Roswell Park Cancer Institute, Buffalo, NY 14263, USA.
Proc Natl Acad Sci U S A. 2013 May 14;110(20):E1857-66. doi: 10.1073/pnas.1222805110. Epub 2013 Apr 29.
Vertebrate Toll-like receptor 5 (TLR5) recognizes bacterial flagellin proteins and activates innate immune responses to motile bacteria. In addition, activation of TLR5 signaling can inhibit growth of TLR5-expressing tumors and protect normal tissues from radiation and ischemia-reperfusion injuries. To understand the mechanisms behind these phenomena at the organismal level, we assessed nuclear factor kappa B (NF-κB) activation (indicative of TLR5 signaling) in tissues and cells of mice treated with CBLB502, a pharmacologically optimized flagellin derivative. This identified the liver and gastrointestinal tract as primary CBLB502 target organs. In particular, liver hepatocytes were the main cell type directly and specifically responding to systemic administration of CBLB502 but not to that of the TLR4 agonist LPS. To assess CBLB502 impact on other pathways, we created multireporter mice with hepatocytes transduced in vivo with reporters for 46 inducible transcription factor families and found that along with NF-κB, CBLB502 strongly activated STAT3-, phenobarbital-responsive enhancer module (PREM), and activator protein 1 (AP-1-) -driven pathways. Livers of CBLB502-treated mice displayed induction of numerous immunomodulatory factors and massive recruitment of various types of immune cells. This led to inhibition of growth of liver metastases of multiple tumors regardless of their TLR5 status. The changed liver microenvironment was not, however, hepatotoxic, because CBLB502 induced resistance to Fas-mediated apoptosis in normal liver cells. Temporary occlusion of liver blood circulation prevented CBLB502 from protecting hematopoietic progenitors in lethally irradiated mice, indicating involvement of a factor secreted by responding liver cells. These results define the liver as the key mediator of TLR5-dependent effects in vivo and suggest clinical applications for TLR5 agonists as hepatoprotective and antimetastatic agents.

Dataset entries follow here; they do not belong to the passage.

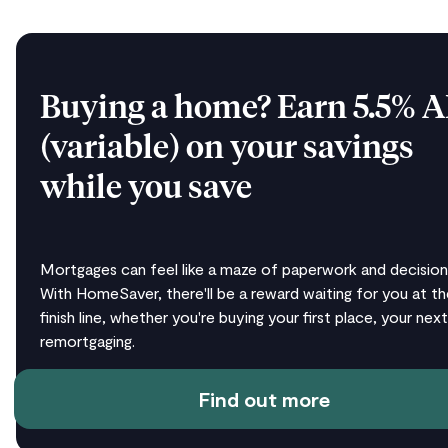
Buying a home? Earn 5.5% 
(variable) on your savings
while you save
Mortgages can feel like a maze of paperwork and decision
With HomeSaver, there'll be a reward waiting for you at th
finish line, whether you're buying your first place, your next
remortgaging.
Find out more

脊椎动物 Toll 样受体 5(TLR5)识别细菌鞭毛蛋白并激活对运动细菌的先天免疫反应。此外,TLR5 信号的激活可以抑制 TLR5 表达肿瘤的生长,并保护正常组织免受辐射和缺血再灌注损伤。为了在机体水平上理解这些现象背后的机制,我们评估了用 CBLB502 处理的小鼠组织和细胞中的核因子 kappa B(NF-κB)激活(表明 TLR5 信号),CBLB502 是一种药理学优化的鞭毛蛋白衍生物。这确定了肝脏和胃肠道是 CBLB502 的主要靶器官。特别是,肝实质细胞是对 CBLB502 全身给药直接和特异性反应的主要细胞类型,但对 TLR4 激动剂 LPS 则没有反应。为了评估 CBLB502 对其他途径的影响,我们用体内转导的报告基因创建了多报告基因小鼠,这些报告基因可用于 46 种诱导转录因子家族,发现除了 NF-κB 之外,CBLB502 还强烈激活 STAT3、苯巴比妥反应增强子模块(PREM)和激活蛋白 1(AP-1)驱动的途径。CBLB502 处理的小鼠肝脏显示出大量免疫调节因子的诱导和各种类型免疫细胞的大量募集。这导致抑制了多种肿瘤的肝转移生长,而与 TLR5 状态无关。然而,改变的肝脏微环境没有毒性,因为 CBLB502 诱导正常肝细胞对 Fas 介导的细胞凋亡产生抗性。暂时阻断肝脏血液循环可防止 CBLB502 保护致死性辐射小鼠中的造血祖细胞,表明涉及由反应性肝细胞分泌的因子。这些结果将肝脏定义为 TLR5 依赖性体内效应的关键介导者,并表明 TLR5 激动剂作为肝保护和抗转移剂的临床应用。